[Include] FingerPrint - new sscanf2 custom specifiers
#1

Ok, here they are, some custom specifiers for the sscanf 2.5 plugin!

[Why]another way to parse playerids?
i often see players with their names starting with non-alphabetical/numerical characters, like ".:Babul:." or "IlIlIcantItypeIth1s"...
searching "bab" using the "u" specifier will fail at returning the id for player ".:Babul:.", since ".:Bab" doesnt equal "Bab", so comparing fails at the very first character already.
by using a little routine which compares each players name to the input using a custom specifier, this behavior (like strcmp for the "u" specifier causing fails) can be changed.

a sscanf custom specifier takes a string, and returns a number - optimal for scripting a "u" replacement: the "k<pla>" specifier is born!

[Requirements] to use the new specifiers
-sscanf2.5 update 7 or later
-zcmd

[How] to install
-copy the file "fingerprint.inc" into "pawno/include/"
-add this line to your scripts' top section:
pawn Code:
#include <fingerprint>
since the functions are available now, there are some variables needed in order for the specifier callbacks to work. i suggest you to open the filterscript "FingerPrint.pwn" and have a look at the top, where some variables are declared..
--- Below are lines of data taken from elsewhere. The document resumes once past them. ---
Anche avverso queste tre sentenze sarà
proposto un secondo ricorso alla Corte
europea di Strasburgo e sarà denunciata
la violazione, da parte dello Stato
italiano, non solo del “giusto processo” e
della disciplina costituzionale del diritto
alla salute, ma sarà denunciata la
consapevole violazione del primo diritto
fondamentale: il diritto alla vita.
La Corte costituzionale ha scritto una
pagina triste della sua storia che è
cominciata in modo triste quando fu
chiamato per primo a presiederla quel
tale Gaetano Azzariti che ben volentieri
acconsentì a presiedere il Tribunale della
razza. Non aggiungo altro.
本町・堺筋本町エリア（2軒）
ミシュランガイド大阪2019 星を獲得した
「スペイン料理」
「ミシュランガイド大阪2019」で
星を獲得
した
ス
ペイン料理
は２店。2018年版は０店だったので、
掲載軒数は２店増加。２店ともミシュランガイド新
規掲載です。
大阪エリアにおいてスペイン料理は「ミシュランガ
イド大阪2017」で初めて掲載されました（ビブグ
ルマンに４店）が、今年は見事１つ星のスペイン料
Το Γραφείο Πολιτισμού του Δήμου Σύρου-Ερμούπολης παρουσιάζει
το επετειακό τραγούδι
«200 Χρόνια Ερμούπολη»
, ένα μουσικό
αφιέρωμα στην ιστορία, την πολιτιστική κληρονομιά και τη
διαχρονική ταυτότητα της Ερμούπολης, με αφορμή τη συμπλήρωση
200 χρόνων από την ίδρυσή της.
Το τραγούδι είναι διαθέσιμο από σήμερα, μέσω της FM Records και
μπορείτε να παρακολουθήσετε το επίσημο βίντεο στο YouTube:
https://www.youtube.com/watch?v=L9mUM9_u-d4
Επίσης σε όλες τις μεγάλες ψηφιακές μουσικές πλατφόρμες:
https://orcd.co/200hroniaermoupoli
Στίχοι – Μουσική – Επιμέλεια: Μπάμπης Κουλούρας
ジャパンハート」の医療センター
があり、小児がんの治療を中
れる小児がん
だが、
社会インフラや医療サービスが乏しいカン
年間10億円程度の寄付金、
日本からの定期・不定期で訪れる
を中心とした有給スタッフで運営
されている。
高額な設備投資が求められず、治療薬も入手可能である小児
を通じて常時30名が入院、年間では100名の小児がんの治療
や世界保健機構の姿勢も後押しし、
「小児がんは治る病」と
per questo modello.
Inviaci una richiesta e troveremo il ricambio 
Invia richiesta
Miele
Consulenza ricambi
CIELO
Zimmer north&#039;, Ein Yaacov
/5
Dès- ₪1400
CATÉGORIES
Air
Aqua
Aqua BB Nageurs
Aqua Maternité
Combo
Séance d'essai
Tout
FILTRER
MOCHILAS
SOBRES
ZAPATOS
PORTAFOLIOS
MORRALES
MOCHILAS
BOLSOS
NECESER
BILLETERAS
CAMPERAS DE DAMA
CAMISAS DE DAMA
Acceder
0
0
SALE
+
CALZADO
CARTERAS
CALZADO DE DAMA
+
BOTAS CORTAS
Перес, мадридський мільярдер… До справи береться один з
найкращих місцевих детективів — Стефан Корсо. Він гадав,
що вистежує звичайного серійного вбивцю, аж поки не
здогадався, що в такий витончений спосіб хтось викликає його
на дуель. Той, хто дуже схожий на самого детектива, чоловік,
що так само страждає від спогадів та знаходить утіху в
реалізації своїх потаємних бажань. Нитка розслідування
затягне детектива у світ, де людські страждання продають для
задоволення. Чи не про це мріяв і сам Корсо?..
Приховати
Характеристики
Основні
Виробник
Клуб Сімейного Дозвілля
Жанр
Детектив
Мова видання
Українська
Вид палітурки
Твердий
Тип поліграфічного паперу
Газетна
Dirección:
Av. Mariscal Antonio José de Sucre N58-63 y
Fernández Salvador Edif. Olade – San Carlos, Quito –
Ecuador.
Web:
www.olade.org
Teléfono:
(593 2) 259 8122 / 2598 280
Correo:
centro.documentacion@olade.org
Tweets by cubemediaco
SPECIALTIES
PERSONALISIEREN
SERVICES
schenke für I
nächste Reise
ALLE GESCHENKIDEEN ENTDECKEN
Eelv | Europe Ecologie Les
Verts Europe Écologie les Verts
heres a quick explanation on how to replace the old "u" specifier in a command:
pawn Code:
sscanf(params,"u",player)
becomes
pawn Code:
sscanf(params,"k<who>",player)
this method solves some problems like swapped or missing characters causing a fail when searching for a name, but it also acts weird if not fed with the correct data (a long input-string is vital for searching) - if 3 players with similar fingerprints (derived from "Babul", "Balu", "Blubba") are being compared, then the callback will return the first player matching the criteria - like searching for player "BL". btw: this behavior depends on the scripting, so feel free to change it.
a long string means a "bigger" fingerprint (more bits set for more characters), due to (mostly) different characters contained in names (hence the cross sum of all bits).
if players with short names are online, then a search for "." or "x" could even let the <pla> specifier return a totally wrong playerid: imagine player "abc" with a fingerprint of only 3 bits set. a fingerprint for "x" will cause 4 missing chars (or differences in the binarys compared) compared with "abc".

possible ways to avoid this weird behavior:
> lower the "FingerPrintTolerance" value to like 1 upto 3 or 4, to allow just a few "simple" typos. stupid idea imo
> allow playernames with 8 chars+ only (for search-commands AND registering)
> add a second, additive way to calculate the fingerprints, like delta coding

since the vehicle names' array got added (and slightly modified) into the include, spawning any vehicle can be done the same way as playernames, using the k<veh> specifier. try to spawn a vehicle using your nick! for me, its
Code:
/veh babul
a buffalo. anagrams are considered aswell:
Code:
/veh maick
spawns a maverick, or:
Code:
/veh 09rfc
spawns a FCR-900. pretty obvious, isnt it?

[Specifiers] in short:
Code:
specifier	takes				returns

k<pla>		playername/id			playerid	(fingerprint)
k<veh>		vehiclename/id			vehicleid	(fingerprint)
k<wep>		weaponname			weaponid	(fingerprint)
k<clp>		k<pla>				playerid, closest to k<pla>
k<clv>		k<pla>				vehicleid, closest to k<pla>
each specifier commented with "fingerprint" calclulates a value (the binary fingerprint) representing the appearance of characters in the string (name) in 32 bits.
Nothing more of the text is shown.